Installation

Add ParametricDFNOs.jl as a dependency to your environment.

To add, either do:

julia> ]
(v1.9) add ParametricDFNOs

OR

julia> using Pkg
julia> Pkg.activate("path/to/your/environment")
julia> Pkg.add("ParametricDFNOs")
Jump right in

To get started, you can also try running some examples

Setup

Make sure to include the right dependency you plan on using in your environment

using MPI
using CUDA

# If you plan on using the 2D Time varying FNO or 3D FNO.
using ParametricDFNOs.DFNO_2D

# If you plan on using the 3D Time varying FNO or 4D FNO.
using ParametricDFNOs.DFNO_3D

We also use PyPlot, so you would need to do:

python3 -m pip install matplotlib

MPI setup

MPI Distribution

Make sure you have a functional MPI Distribution set up

All code must be wrapped in:

MPI.Init()

### Code here ###

MPI.Finalize()
Change to custom use case

We show the usage for ParametricDFNOs.DFNO_2D but the extension to the other FNOs should be as simple as changing the number. Please refer to the API for exact differences.

GPU usage

Default behavior

By default, the package will be set to use the GPU based the whether the DFNO_2D_GPU flag was set during compile time of the package

You can set the GPU flag by using:

export DFNO_2D_GPU=1

and

global gpu_flag = parse(Bool, get(ENV, "DFNO_2D_GPU", "0"))
DFNO_2D.set_gpu_flag(gpu_flag)
Binding GPUs

If you wish to run on multiple GPUs, make sure the GPUs are binded to different tasks. The approach we choose in our examples is to unbind our GPUs on request and assign manually:

using CUDA

CUDA.device!(rank % 4)

which might be different if you have more or less than 4 GPUs per node.

Model Setup

Define a 2D Model configuration:

modelConfig = DFNO_2D.ModelConfig(nx=20, ny=20, nt=50, mx=4, my=4, mt=4, nblocks=4, partition=partition, dtype=Float32)

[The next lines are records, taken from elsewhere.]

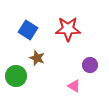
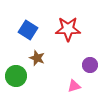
pink triangle: rotated 48 degrees counterclockwise
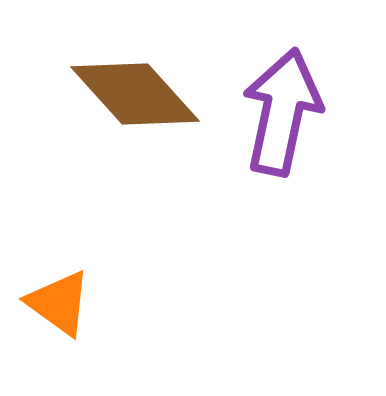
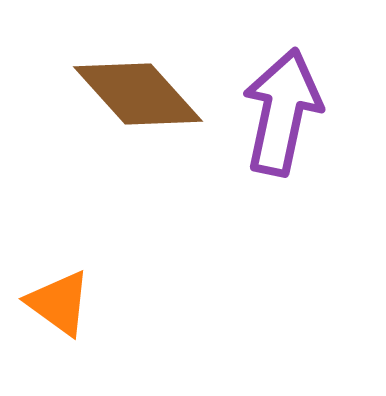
brown diamond: moved 3 px right
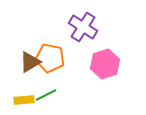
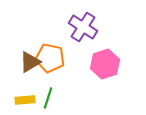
green line: moved 2 px right, 3 px down; rotated 45 degrees counterclockwise
yellow rectangle: moved 1 px right
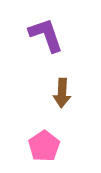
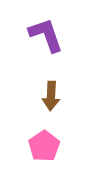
brown arrow: moved 11 px left, 3 px down
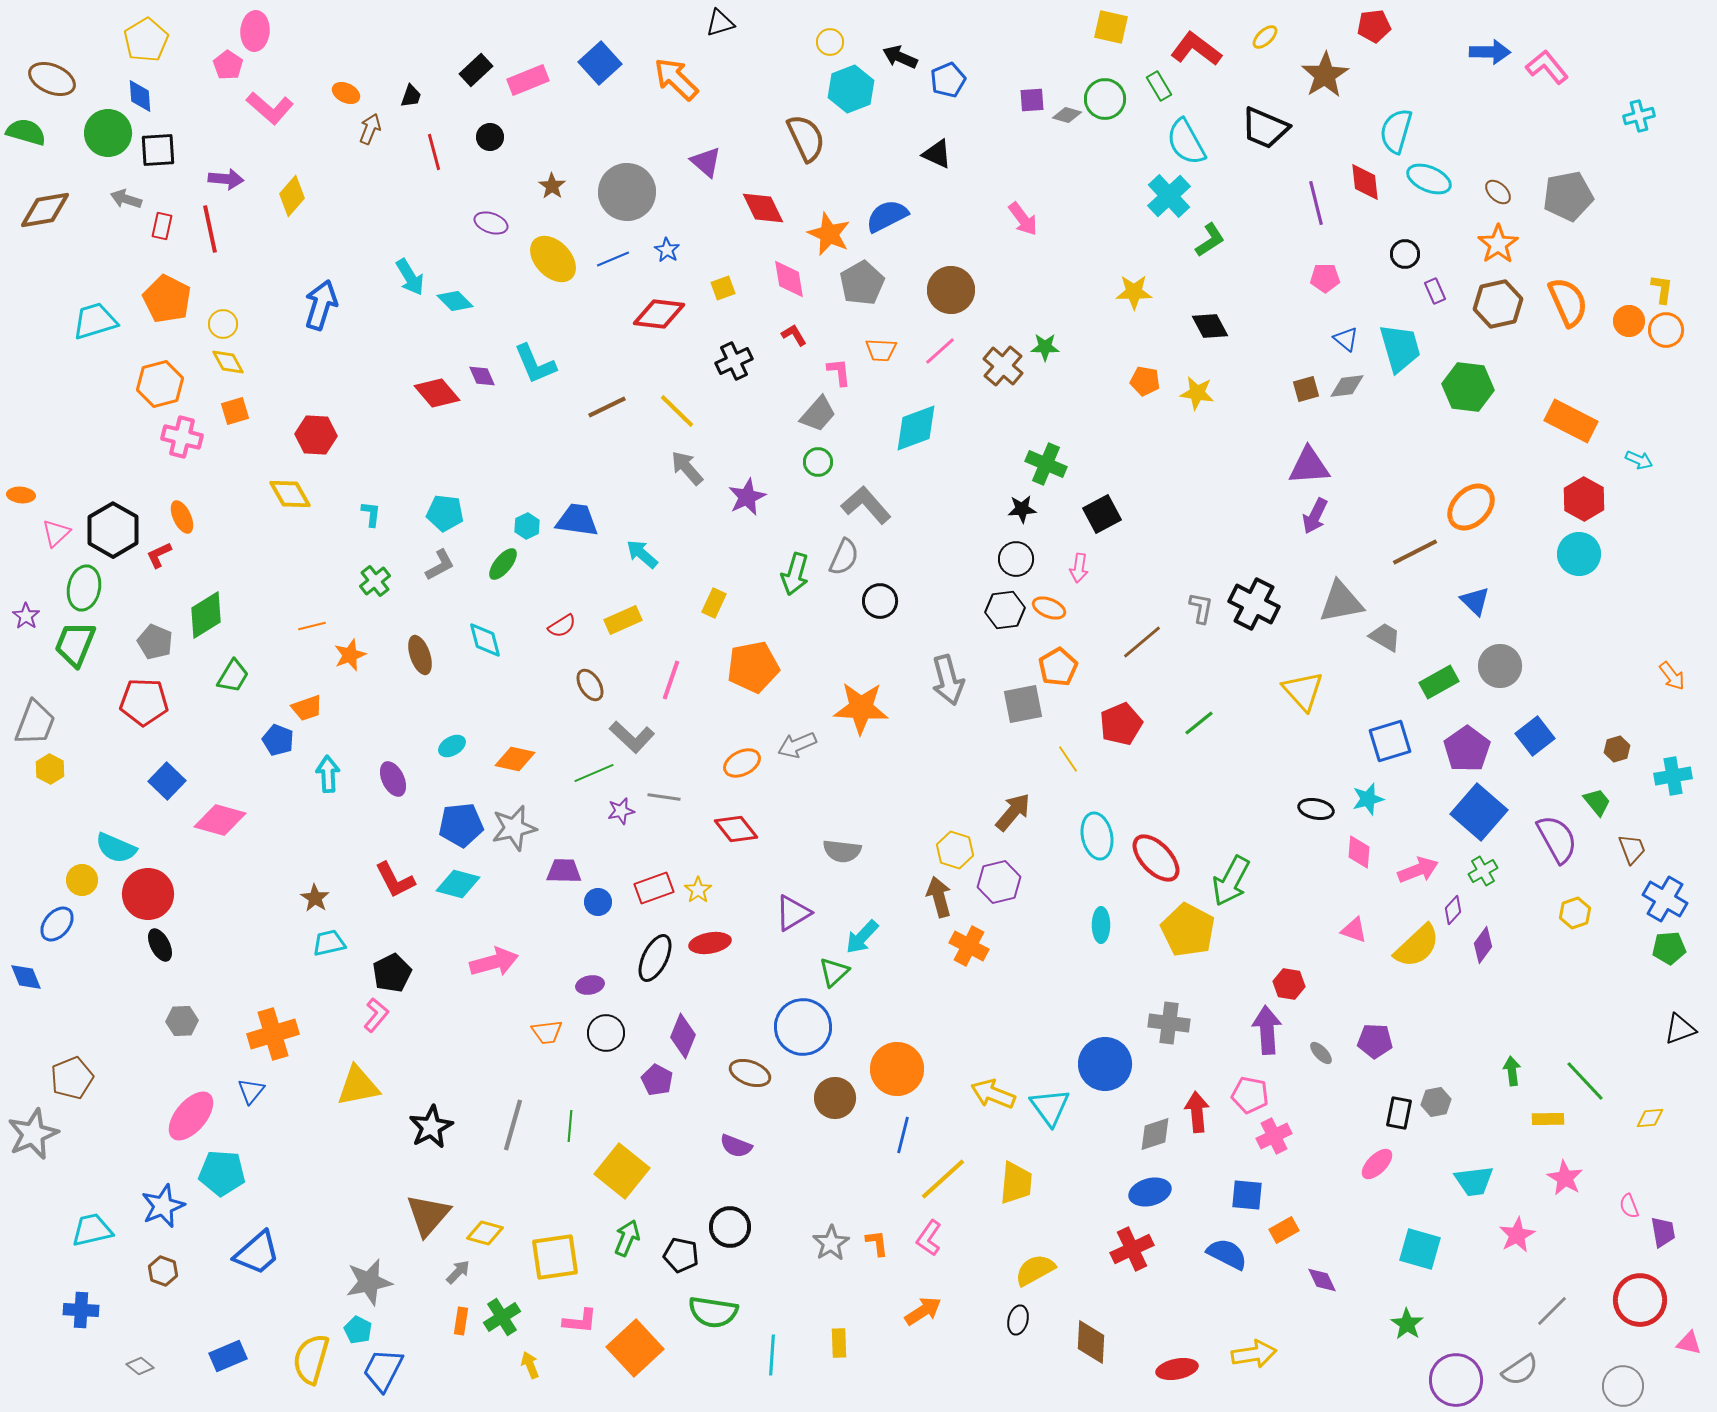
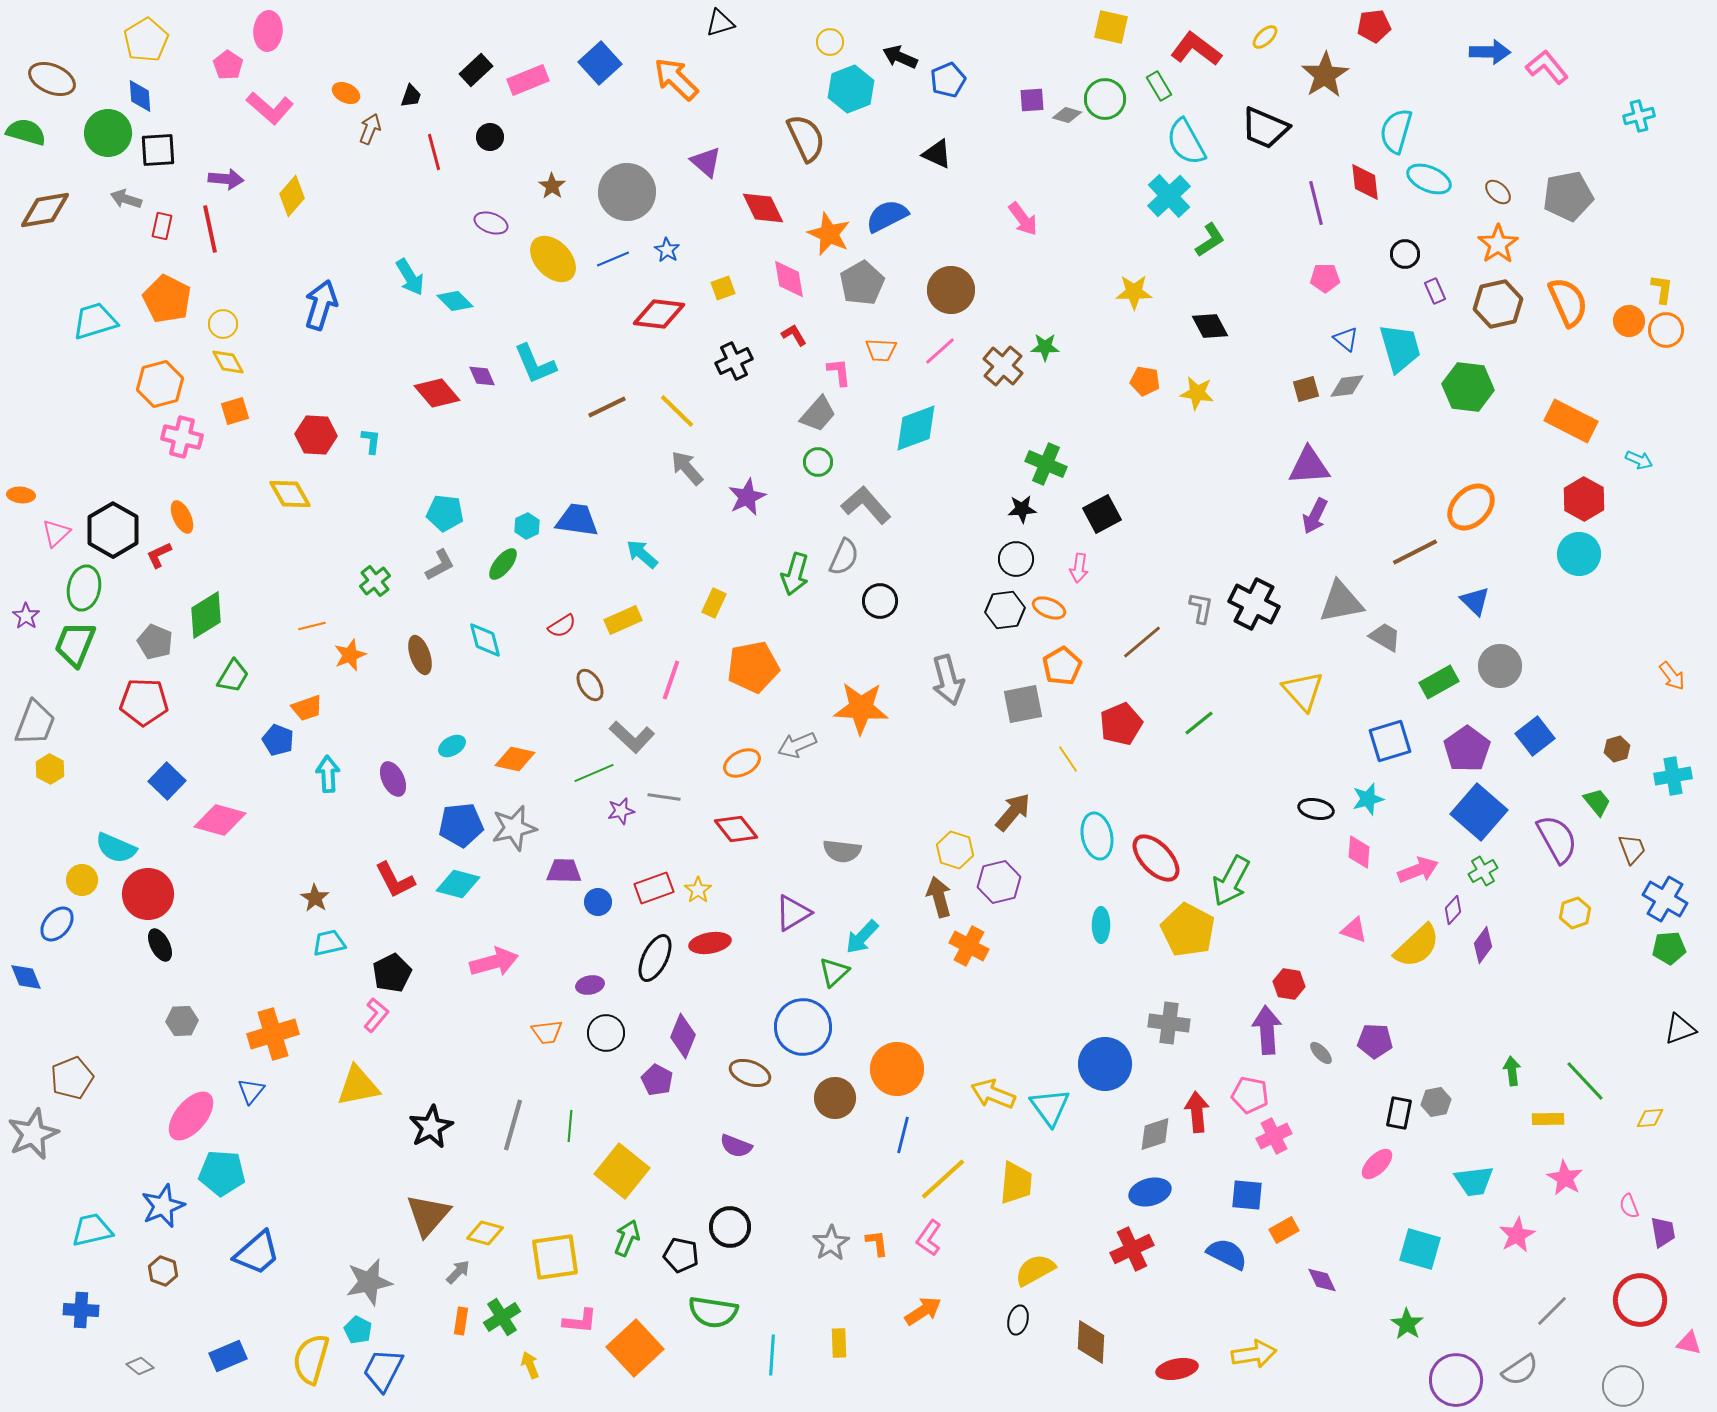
pink ellipse at (255, 31): moved 13 px right
cyan L-shape at (371, 514): moved 73 px up
orange pentagon at (1058, 667): moved 4 px right, 1 px up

Define some random inputs to operate on:

input_size = (modelConfig.nc_in * modelConfig.nx * modelConfig.ny * modelConfig.nt) ÷ prod(partition)
output_size = input_size * modelConfig.nc_out ÷ modelConfig.nc_in

x = rand(modelConfig.dtype, input_size, 1)
y = rand(modelConfig.dtype, output_size, 1)

Initializing model

model = DFNO_2D.Model(modelConfig)
θ = DFNO_2D.initModel(model)

Forward and backward pass

See Simple 2D forward and gradient pass for a full example.

DFNO_2D.forward(model, θ, x)
Distributed Loss Function

We provide a distributed relative L2 loss but most distributed loss functions should be straight-forward to build with ParametricOperators.jl

To compute gradient:

using Zygote
using ParametricDFNOs.UTILS

gradient(params -> loss_helper(UTILS.dist_loss(DFNO_2D.forward(model, params, x), y)), θ)[1]

Data Partitioning

We have a 2D Data Loading struct to store information about our data, consider Training 2D Time varying FNO

dataConfig = DFNO_2D.DataConfig(modelConfig=modelConfig, 
                                x_key = "perm",
                                x_file = perm_store_path_jld2,
                                y_key="conc",
                                y_file = conc_store_path_jld2)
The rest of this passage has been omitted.